In the case of computer languages, the Sapir-Whorf thesis would have to be interpreted as asserting that programmers in language X can think only in terms that language X furnishes them, and no others. Therefore, they are strapped in to certain ways of seeing the "world", and are prevented from seeing many ideas that programmers in language L can easily see. At least this is what Sapir-Whorf would have you believe. I will have none of it!
I do use Lisp, I do think it is very convenient and natural in many ways, I do advocate that anyone seriously interested in AI learn Lisp well; all this is true, but I do not think that deep study of Lisp is the royal road to AI any more than I think that deep study of bricks is the royal road to understanding architecture. Indeed, I would suggest that the raw materials to be found in Lisp are to AI what raw materials are to architecture: convenient building blocks out of which far larger structures are made.
It would be ridiculous for anyone to hope to acquire a deep understanding of what Al is all about without first having a clear, precise understanding of what computers are all about. I know of no shorter cut to that latter goal than the study of Lisp, and that is one reason Lisp is so good for AI students. Beginners in Lisp encounter, and are in a good position to understand, fundamental issues in computer science that even some advanced programmers in other languages may not have encountered or thought about. Such concepts as lists, recursion, side effects, quoting and evaluating pieces of code, and many others that I did not have the space to present in my three columns, are truly central to the understanding of the potential of computing machinery. Moreover, without languages that allow people to deal with such concepts directly, it would be next to impossible to make programs of subtlety, grace, and multi-level complexity. Therefore I advocate Lisp very strongly.

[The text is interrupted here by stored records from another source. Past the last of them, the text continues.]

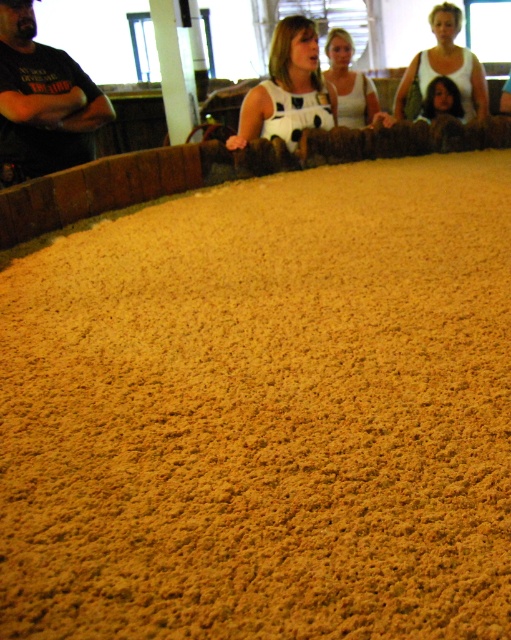 Does white dotted dress at center appear on the left side of smooth brown hair at upper right?

→ Correct, you'll find white dotted dress at center to the left of smooth brown hair at upper right.

Is white dotted dress at center wider than smooth brown hair at upper right?

Correct, the width of white dotted dress at center exceeds that of smooth brown hair at upper right.

Locate an element on the screen. white dotted dress at center is located at coordinates (288, 90).

The width and height of the screenshot is (511, 640). I want to click on white dotted dress at center, so click(288, 90).

Looking at this image, which of these two, white dotted dress at upper center or smooth brown hair at upper right, stands shorter?

With less height is smooth brown hair at upper right.

Can you confirm if white dotted dress at upper center is thinner than smooth brown hair at upper right?

No, white dotted dress at upper center is not thinner than smooth brown hair at upper right.

Between point (399, 116) and point (433, 99), which one is positioned in front?

Positioned in front is point (433, 99).

I want to click on white dotted dress at upper center, so click(446, 67).

Does white matte tank top at upper center have a greater height compared to smooth brown hair at upper right?

Correct, white matte tank top at upper center is much taller as smooth brown hair at upper right.

Locate an element on the screen. Image resolution: width=511 pixels, height=640 pixels. white matte tank top at upper center is located at coordinates (350, 83). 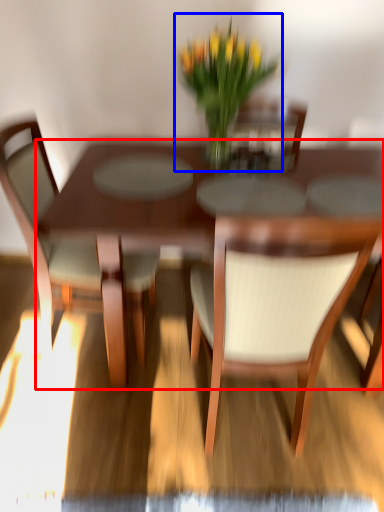 Question: Which object is further to the camera taking this photo, kitchen & dining room table (highlighted by a red box) or houseplant (highlighted by a blue box)?

Choices:
 (A) kitchen & dining room table
 (B) houseplant

Answer: (B) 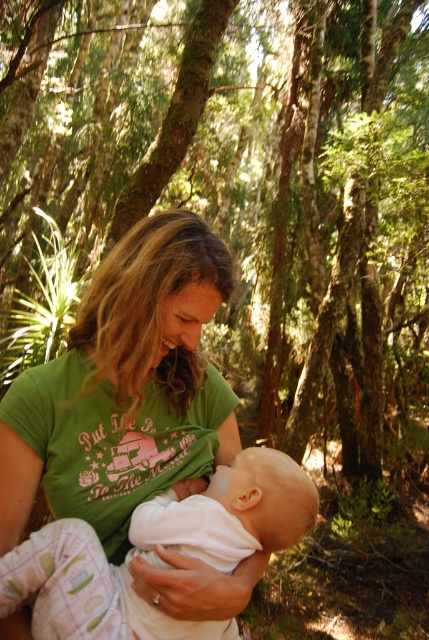 In the scene shown: You are a photographer trying to capture the scene of a mother and baby in a forest. You notice the green cotton shirt at center and the white soft baby at center. Which object is positioned to the left of the other?

The green cotton shirt at center is positioned on the left side of white soft baby at center.

You are standing in a forest and want to reach a specific point marked as point (135,484). If your walking speed is 3 feet per second, how many seconds will it take you to reach that point?

The distance between point (135,484) and the viewer is 4.08 feet. At a speed of 3 feet per second, it would take approximately 1.36 seconds to reach the point.

You are a photographer who wants to take a closeup shot of the white soft baby at center without the green cotton shirt at center blocking the view. Is this possible given their positions?

The green cotton shirt at center is further to the viewer than the white soft baby at center, so the shirt would block the baby from view. You cannot take a closeup of the white soft baby at center without the green cotton shirt at center in the way.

It would similarly be next to impossible to build structures of subtlety, grace, and multi-level complexity such as the Golden Gate Bridge and the Empire State Building out of bricks or stone. Until the use of steel as an architectural substrate was established, such constructions were unthinkable. Now we are in a position to erect buildings that use steel in even more sophisticated ways. But steel itself is not the source of great architects' inspiration; it is simply a liberator. Being a super-expert on steel may be of some use to an architect, but I would guess that being quite knowledgeable will suffice. After all, buildings are not just scaled-up girders. And so it is with Lisp and Al. Lisp is not the "language of thought" or the `language of the brain"-not by any stretch of the imagination. Lisp is, however, a liberator. Being a super-expert on Lisp may be of some use to a person interested in computer models of mentality, but being quite knowledgeable will suffice. After all, minds are not just scaled-up Lisp functions.
Let me switch analogies. Is it possible for a novelist to conceive of plot ideas, characters, intrigues, emotions, and so on, without being channelled by her own or his own native language? Are the events that take place in, say, Anna Karenina specifically determined by the nature of the Russian language and the words that it furnished to Tolstoy? If that were the case, then of course the novel would be incomprehensible to people who do not know the Russian language. It would simply make no sense at all. But that is not even remotely the case. English-language readers have read that novel with great pleasure and have just as fully fathomed its psychological twists and turns as have Russian-language readers. The reason is that Tolstoy's mind was concerned with concepts that float far above the grain size of any human language. To think otherwise is to reduce Tolstoy to a mere syntactician, is to see Tolstoy as pushed around by low-level quirks and local flukes of his own language.